16. Having regard to the facts and circumstances of the case and law as it stands today we dispose off the writ petition with directions to the Chief Medical Officer to conclude the enquiry after giving opportunity of hearing to the petitioner as well as Dr. Anurag Kasera and Dr. Pragya Kasera-respondent nos. 4 and 5 and give his opinion to the police within a period of four weeks. So far as compensation for medical negligence is concerned, the petitioner can file a complaint in the District Consumer Forum or the State Consumer Commission as the case may be according to the valuation of the claim, and in that case it will not be necessary for Consumer Fora to call for and to rely on the expert evidence unless it requires their opinion to decide with complaint.

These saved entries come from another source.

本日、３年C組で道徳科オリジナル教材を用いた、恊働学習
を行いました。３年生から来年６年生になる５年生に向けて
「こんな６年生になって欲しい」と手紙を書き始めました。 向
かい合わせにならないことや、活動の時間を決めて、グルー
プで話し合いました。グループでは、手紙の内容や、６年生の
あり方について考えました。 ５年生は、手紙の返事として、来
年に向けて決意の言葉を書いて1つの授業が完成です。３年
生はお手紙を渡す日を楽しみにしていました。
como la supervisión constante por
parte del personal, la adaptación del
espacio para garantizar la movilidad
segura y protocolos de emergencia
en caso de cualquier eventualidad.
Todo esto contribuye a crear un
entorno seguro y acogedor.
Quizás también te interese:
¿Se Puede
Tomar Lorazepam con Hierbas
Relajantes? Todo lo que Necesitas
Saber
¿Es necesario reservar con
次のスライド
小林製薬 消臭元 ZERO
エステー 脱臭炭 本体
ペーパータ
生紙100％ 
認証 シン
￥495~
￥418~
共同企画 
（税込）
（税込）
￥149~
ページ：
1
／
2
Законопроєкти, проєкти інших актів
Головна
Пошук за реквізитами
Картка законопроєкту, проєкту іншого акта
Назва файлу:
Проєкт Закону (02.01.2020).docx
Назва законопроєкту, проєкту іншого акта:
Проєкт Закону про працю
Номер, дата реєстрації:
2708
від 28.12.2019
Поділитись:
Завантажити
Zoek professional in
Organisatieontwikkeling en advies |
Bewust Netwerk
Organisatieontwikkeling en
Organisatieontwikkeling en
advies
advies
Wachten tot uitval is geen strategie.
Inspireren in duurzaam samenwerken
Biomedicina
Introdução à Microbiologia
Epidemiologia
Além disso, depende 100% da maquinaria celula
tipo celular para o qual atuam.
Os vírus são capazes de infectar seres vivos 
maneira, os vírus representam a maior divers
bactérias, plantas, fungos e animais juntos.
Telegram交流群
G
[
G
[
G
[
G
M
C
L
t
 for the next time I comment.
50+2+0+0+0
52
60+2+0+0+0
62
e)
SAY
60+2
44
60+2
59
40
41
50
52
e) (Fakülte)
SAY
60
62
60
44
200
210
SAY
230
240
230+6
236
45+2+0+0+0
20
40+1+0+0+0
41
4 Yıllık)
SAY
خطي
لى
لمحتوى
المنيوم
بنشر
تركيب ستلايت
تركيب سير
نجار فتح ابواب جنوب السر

17. We also direct the District Magistrate, who is the competent authority to carry out directions issued by Hon’ble Supreme Court in the entire district of Mirzapur more particularly and specifically the PC & PNDT clinic run by Dr. Anurag Kasera and Dr. Pragya Kasera. The District Magistrate as well as the Chief Medical Officer, Mirzapur will find out the nature of the tests carried out by these doctors on late Smt. Sangeeta Singh, the wife of the petitioner and if they find that there were any irregularities in maintenance of the records and in running clinic in general, they shall take immediate steps to enforce the provisions of the Act. The District Magistrate is required to submit reports in pursuance to the directions of the Supreme Court and thus he will regularly monitor the ultrasound clinics in his district and carry out inspections regularly on random basis. He will also ensure that there is no ultrasound clinic running in the district without registration.